**YOUR INSTRUCTIONS**
Nothing may be added, dropped, or altered; restate the listing word for word.

**DATA FOR REVIEW**
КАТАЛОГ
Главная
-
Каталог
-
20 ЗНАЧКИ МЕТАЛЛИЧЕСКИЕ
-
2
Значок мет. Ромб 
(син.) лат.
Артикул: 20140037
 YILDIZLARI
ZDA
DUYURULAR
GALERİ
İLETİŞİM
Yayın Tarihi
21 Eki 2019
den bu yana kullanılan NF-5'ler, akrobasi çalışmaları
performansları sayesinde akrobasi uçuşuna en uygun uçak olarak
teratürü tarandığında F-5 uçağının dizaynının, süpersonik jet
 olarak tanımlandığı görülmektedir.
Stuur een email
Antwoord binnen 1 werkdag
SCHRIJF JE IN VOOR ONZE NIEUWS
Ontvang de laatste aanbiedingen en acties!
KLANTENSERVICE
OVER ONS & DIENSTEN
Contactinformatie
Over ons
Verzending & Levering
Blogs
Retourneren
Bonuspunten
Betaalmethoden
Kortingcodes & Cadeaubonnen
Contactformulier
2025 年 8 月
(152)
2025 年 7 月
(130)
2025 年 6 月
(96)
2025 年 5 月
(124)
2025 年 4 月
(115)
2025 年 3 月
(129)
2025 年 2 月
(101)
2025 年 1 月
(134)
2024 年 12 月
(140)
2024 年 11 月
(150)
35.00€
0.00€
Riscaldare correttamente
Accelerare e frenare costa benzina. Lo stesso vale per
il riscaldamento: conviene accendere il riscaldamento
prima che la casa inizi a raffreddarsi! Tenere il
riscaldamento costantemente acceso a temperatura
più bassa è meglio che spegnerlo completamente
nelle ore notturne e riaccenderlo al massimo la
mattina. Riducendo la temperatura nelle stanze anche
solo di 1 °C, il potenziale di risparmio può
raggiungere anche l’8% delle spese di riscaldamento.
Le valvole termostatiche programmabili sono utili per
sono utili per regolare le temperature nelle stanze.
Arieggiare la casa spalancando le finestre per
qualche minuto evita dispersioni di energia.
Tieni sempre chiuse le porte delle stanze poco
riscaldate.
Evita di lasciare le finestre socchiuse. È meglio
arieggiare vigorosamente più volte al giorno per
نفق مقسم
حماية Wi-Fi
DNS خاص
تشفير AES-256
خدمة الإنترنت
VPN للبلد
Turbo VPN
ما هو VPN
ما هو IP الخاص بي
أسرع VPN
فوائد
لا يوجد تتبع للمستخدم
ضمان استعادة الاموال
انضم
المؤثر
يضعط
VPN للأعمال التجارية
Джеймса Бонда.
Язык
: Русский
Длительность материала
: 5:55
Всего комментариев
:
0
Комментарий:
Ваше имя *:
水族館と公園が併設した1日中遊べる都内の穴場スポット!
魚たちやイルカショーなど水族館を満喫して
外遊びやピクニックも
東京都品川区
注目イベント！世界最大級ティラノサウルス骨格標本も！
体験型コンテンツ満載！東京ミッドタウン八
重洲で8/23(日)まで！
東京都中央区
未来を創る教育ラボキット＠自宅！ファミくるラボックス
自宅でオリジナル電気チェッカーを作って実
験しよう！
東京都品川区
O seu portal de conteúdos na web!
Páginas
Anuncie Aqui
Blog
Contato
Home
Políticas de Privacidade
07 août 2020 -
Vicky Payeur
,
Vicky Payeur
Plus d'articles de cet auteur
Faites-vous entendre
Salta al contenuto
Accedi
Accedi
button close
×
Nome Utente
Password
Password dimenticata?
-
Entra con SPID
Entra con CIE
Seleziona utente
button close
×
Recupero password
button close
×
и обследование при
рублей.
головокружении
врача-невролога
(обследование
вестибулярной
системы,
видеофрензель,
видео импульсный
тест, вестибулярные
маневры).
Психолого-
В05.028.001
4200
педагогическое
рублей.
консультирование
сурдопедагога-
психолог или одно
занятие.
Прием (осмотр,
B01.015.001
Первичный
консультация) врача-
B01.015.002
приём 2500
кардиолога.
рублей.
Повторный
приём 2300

**YOUR SOLUTION**
КАТАЛОГ
Главная
-
Каталог
-
20 ЗНАЧКИ МЕТАЛЛИЧЕСКИЕ
-
2
Значок мет. Ромб 
(син.) лат.
Артикул: 20140037
 YILDIZLARI
ZDA
DUYURULAR
GALERİ
İLETİŞİM
Yayın Tarihi
21 Eki 2019
den bu yana kullanılan NF-5'ler, akrobasi çalışmaları
performansları sayesinde akrobasi uçuşuna en uygun uçak olarak
teratürü tarandığında F-5 uçağının dizaynının, süpersonik jet
 olarak tanımlandığı görülmektedir.
Stuur een email
Antwoord binnen 1 werkdag
SCHRIJF JE IN VOOR ONZE NIEUWS
Ontvang de laatste aanbiedingen en acties!
KLANTENSERVICE
OVER ONS & DIENSTEN
Contactinformatie
Over ons
Verzending & Levering
Blogs
Retourneren
Bonuspunten
Betaalmethoden
Kortingcodes & Cadeaubonnen
Contactformulier
2025 年 8 月
(152)
2025 年 7 月
(130)
2025 年 6 月
(96)
2025 年 5 月
(124)
2025 年 4 月
(115)
2025 年 3 月
(129)
2025 年 2 月
(101)
2025 年 1 月
(134)
2024 年 12 月
(140)
2024 年 11 月
(150)
35.00€
0.00€
Riscaldare correttamente
Accelerare e frenare costa benzina. Lo stesso vale per
il riscaldamento: conviene accendere il riscaldamento
prima che la casa inizi a raffreddarsi! Tenere il
riscaldamento costantemente acceso a temperatura
più bassa è meglio che spegnerlo completamente
nelle ore notturne e riaccenderlo al massimo la
mattina. Riducendo la temperatura nelle stanze anche
solo di 1 °C, il potenziale di risparmio può
raggiungere anche l’8% delle spese di riscaldamento.
Le valvole termostatiche programmabili sono utili per
sono utili per regolare le temperature nelle stanze.
Arieggiare la casa spalancando le finestre per
qualche minuto evita dispersioni di energia.
Tieni sempre chiuse le porte delle stanze poco
riscaldate.
Evita di lasciare le finestre socchiuse. È meglio
arieggiare vigorosamente più volte al giorno per
نفق مقسم
حماية Wi-Fi
DNS خاص
تشفير AES-256
خدمة الإنترنت
VPN للبلد
Turbo VPN
ما هو VPN
ما هو IP الخاص بي
أسرع VPN
فوائد
لا يوجد تتبع للمستخدم
ضمان استعادة الاموال
انضم
المؤثر
يضعط
VPN للأعمال التجارية
Джеймса Бонда.
Язык
: Русский
Длительность материала
: 5:55
Всего комментариев
:
0
Комментарий:
Ваше имя *:
水族館と公園が併設した1日中遊べる都内の穴場スポット!
魚たちやイルカショーなど水族館を満喫して
外遊びやピクニックも
東京都品川区
注目イベント！世界最大級ティラノサウルス骨格標本も！
体験型コンテンツ満載！東京ミッドタウン八
重洲で8/23(日)まで！
東京都中央区
未来を創る教育ラボキット＠自宅！ファミくるラボックス
自宅でオリジナル電気チェッカーを作って実
験しよう！
東京都品川区
O seu portal de conteúdos na web!
Páginas
Anuncie Aqui
Blog
Contato
Home
Políticas de Privacidade
07 août 2020 -
Vicky Payeur
,
Vicky Payeur
Plus d'articles de cet auteur
Faites-vous entendre
Salta al contenuto
Accedi
Accedi
button close
×
Nome Utente
Password
Password dimenticata?
-
Entra con SPID
Entra con CIE
Seleziona utente
button close
×
Recupero password
button close
×
и обследование при
рублей.
головокружении
врача-невролога
(обследование
вестибулярной
системы,
видеофрензель,
видео импульсный
тест, вестибулярные
маневры).
Психолого-
В05.028.001
4200
педагогическое
рублей.
консультирование
сурдопедагога-
психолог или одно
занятие.
Прием (осмотр,
B01.015.001
Первичный
консультация) врача-
B01.015.002
приём 2500
кардиолога.
рублей.
Повторный
приём 2300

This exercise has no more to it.